-------- Exercise data

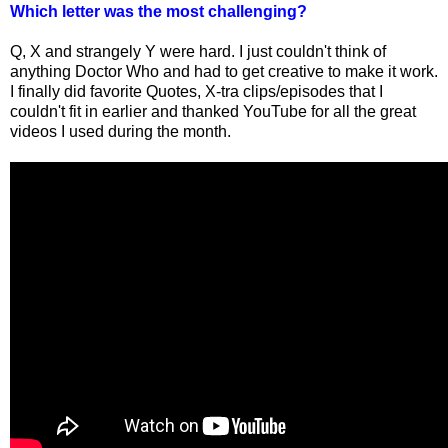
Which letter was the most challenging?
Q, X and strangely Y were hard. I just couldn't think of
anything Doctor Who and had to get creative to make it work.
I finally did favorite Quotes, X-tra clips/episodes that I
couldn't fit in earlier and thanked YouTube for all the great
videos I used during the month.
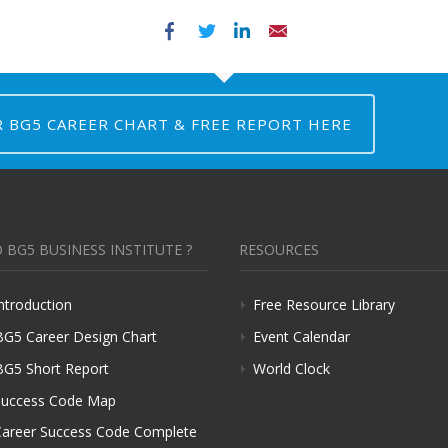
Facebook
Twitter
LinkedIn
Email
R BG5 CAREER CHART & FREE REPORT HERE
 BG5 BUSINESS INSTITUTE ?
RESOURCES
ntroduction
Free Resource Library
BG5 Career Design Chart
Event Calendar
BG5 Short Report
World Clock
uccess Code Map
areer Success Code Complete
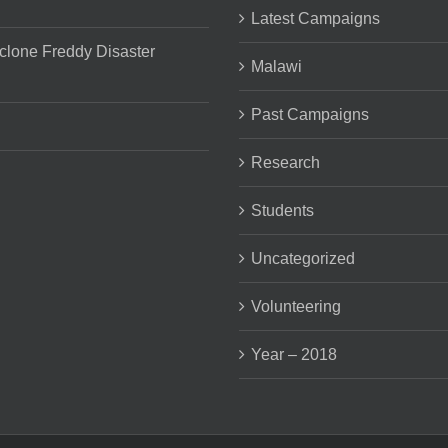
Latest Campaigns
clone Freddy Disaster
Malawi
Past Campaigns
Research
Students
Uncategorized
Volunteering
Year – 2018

----------------

» **Requirement**: Give back each entry verbatim but drop its pictures.

» **The completed task**:
Which letter was the most challenging?
Q, X and strangely Y were hard. I just couldn't think of
anything Doctor Who and had to get creative to make it work.
I finally did favorite Quotes, X-tra clips/episodes that I
couldn't fit in earlier and thanked YouTube for all the great
videos I used during the month.
Facebook
Twitter
LinkedIn
Email
R BG5 CAREER CHART & FREE REPORT HERE
 BG5 BUSINESS INSTITUTE ?
RESOURCES
ntroduction
Free Resource Library
BG5 Career Design Chart
Event Calendar
BG5 Short Report
World Clock
uccess Code Map
areer Success Code Complete
Latest Campaigns
clone Freddy Disaster
Malawi
Past Campaigns
Research
Students
Uncategorized
Volunteering
Year – 2018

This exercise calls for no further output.